Hong Kong is waking up to the benefits of financial privacy using cash, reports claim, as protesters seek to hide their movements and identity.

Hong Kong Pays Cash To ‘Avoid Tracking’

According to various reports surfacing on social media this week, participants in the ongoing rallies against the Hong Kong government are choosing to abandon payment methods which could track them.

A planned law dubbed the ‘Extradition Bill’ wants to make it possible to send suspects to mainland China. This, the protesters say, would open up Hong Kong’s legal system to manipulation and for Beijing.

Fresh from the 2014 ‘Umbrella Movement’ pro-democracy events, citizens are now all too aware of the need to protect their identity in the face of a government with an increasing reputation for surveillance and intrusion.

“We’re afraid of having our data tracked,” a female protester told QZ reporter Mary Hui.

Hui was at a metro station in Hong Kong and noticed long lines at ticket machines “stretching back 10+ meters.”

The machines are normally empty, she said, as passengers use rechargeable smartcards which can be topped up in various ways. Now, however, with 2014 still in their minds, they appreciate the need for privacy when it comes to money.

“She said that this ticket-buying (wasn’t) as prevalent during the 2014 Umbrella Movement. Five years on, however, people are more wary & aware,” Hui summarized on Twitter.

A Perfect Storm For Bitcoin?

As Bitcoinist has reported, multiple governments have declared a ‘war on cash’ as part of efforts to standardize their countries’ economies. While authorities say such measures reduce crime, opponents argue it leaves the door open to full control of the financial system and opportune intrusion into citizens’ financial lives for any purpose.

A recent case in point is India, where the central bank is actively pursuing a digitization plan which has already seen shambolic currency reform and widespread backlash from consumers.

Hong Kong, however, provides a rare example of broad public understanding of the benefits of cash and how states could use money to persecute.

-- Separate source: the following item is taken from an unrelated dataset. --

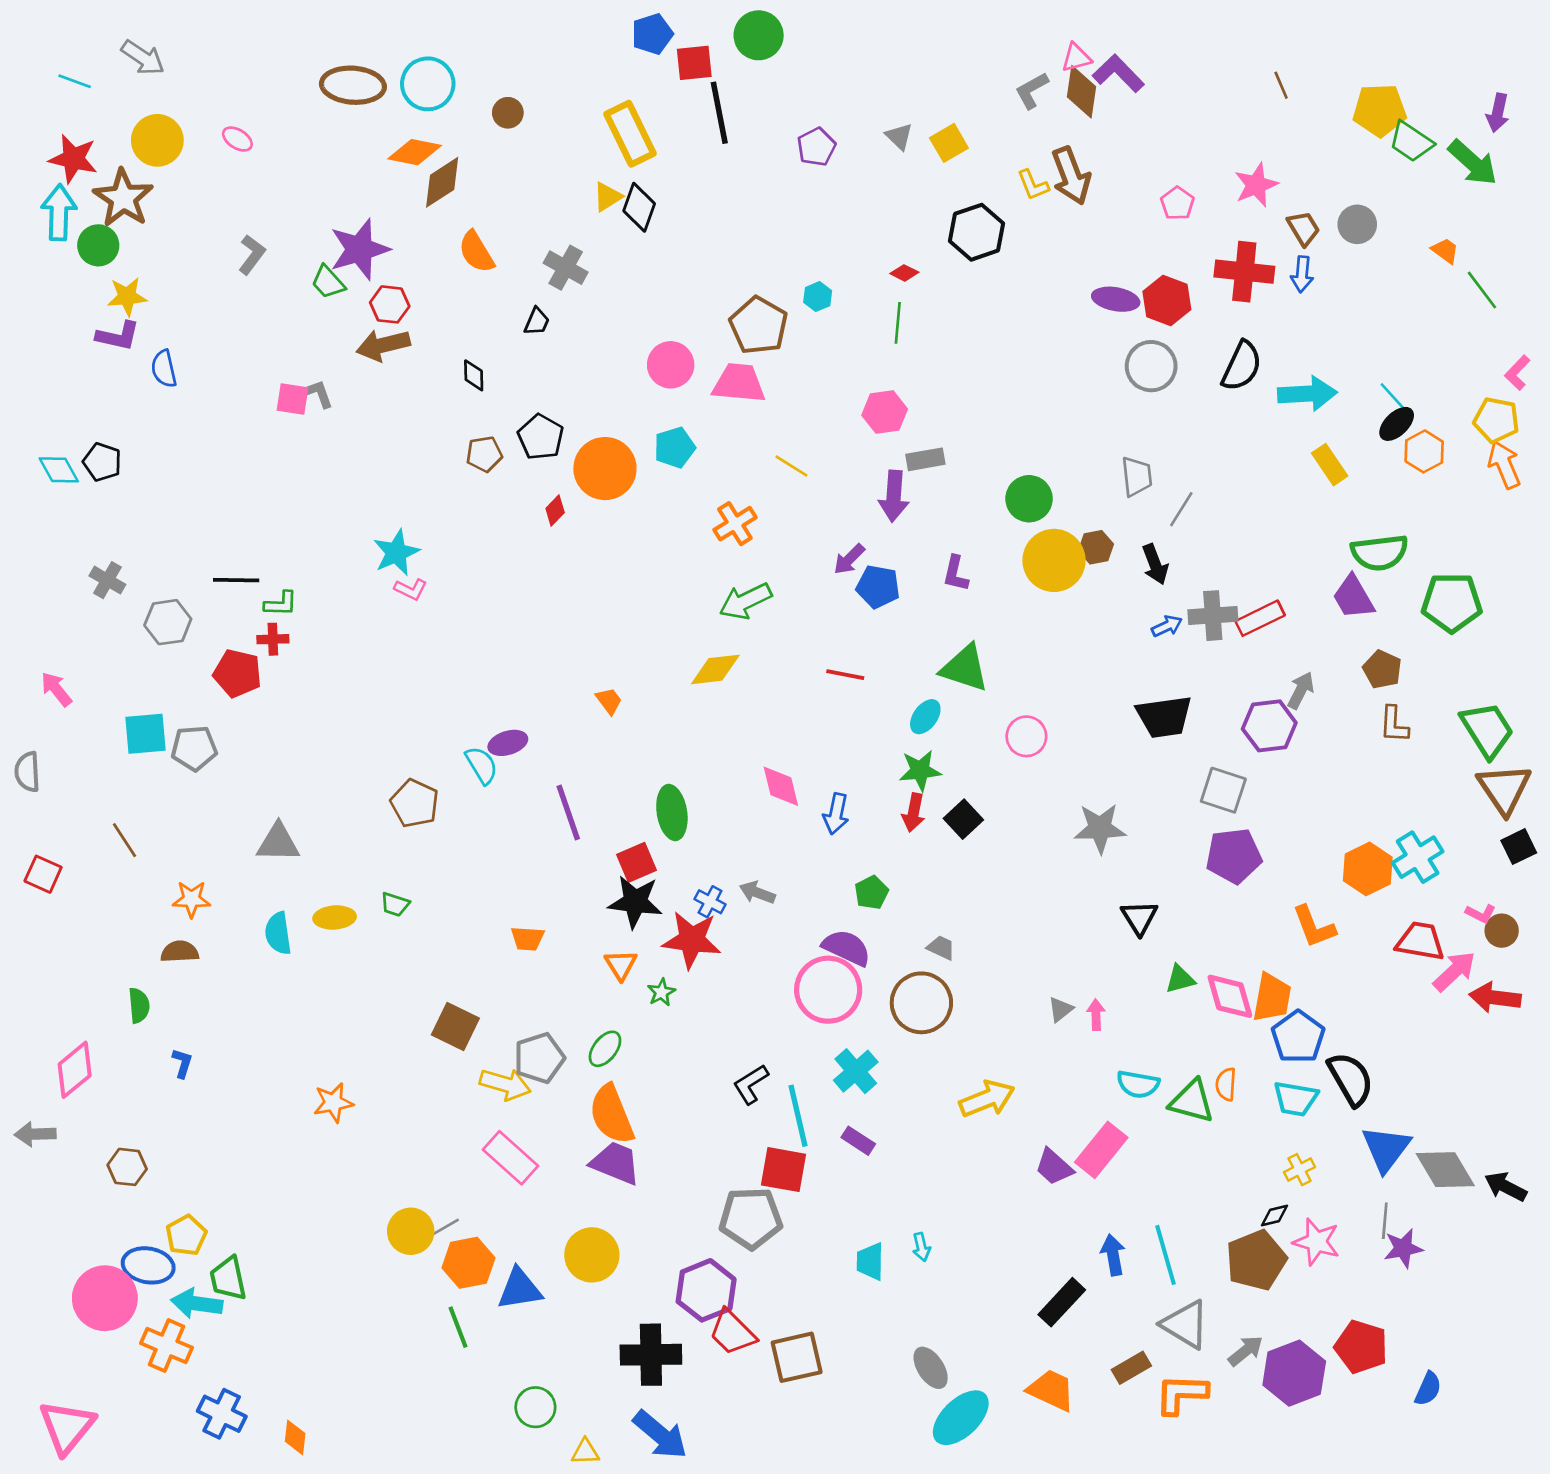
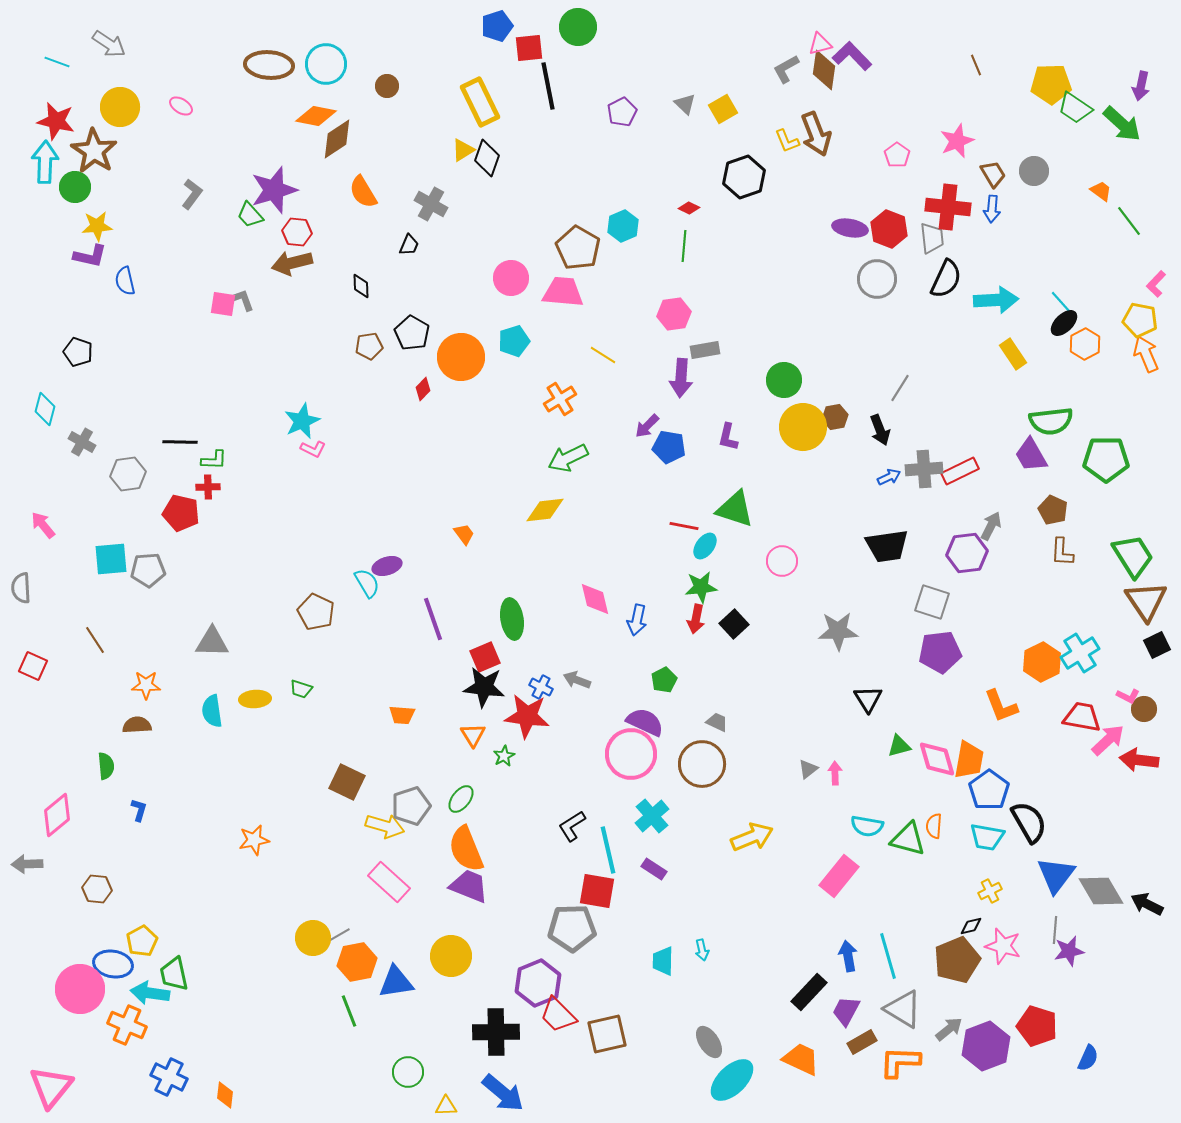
cyan hexagon: (818, 297) -> (623, 226), size x1.4
cyan diamond: (59, 470) -> (45, 409), moved, turned 44
gray trapezoid: (1137, 476) -> (932, 238), moved
red line: (845, 675) -> (684, 526), moved
purple trapezoid: (1054, 1167) -> (846, 1011), moved, turned 76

“This raises a lot of interesting questions about cash vs. cashless societies, and how in times of protest people may drastically adjust their usual economic behavior,” Hui added.

The protests predictably shook up the Hong Kong dollar (HKD), which has gained against the USD in recent days due to a liquidity squeeze sending investors long, Bloomberg reports.

The government has in fact spent $2.8 billion since March maintaining HKD’s peg with the USD, with concerns about financial policy compounded by the political events.

“We don’t trust China. Rules and laws can be arbitrarily applied and we can see this in Hong Kong already,” a protester told UK publication The Guardian, adding that should the Extradition Bill pass, he would immediately convert his savings to USD.

Bitcoin trade volumes meanwhile have shown a modest uptick on P2P platform Localbitcoins over the past several weeks.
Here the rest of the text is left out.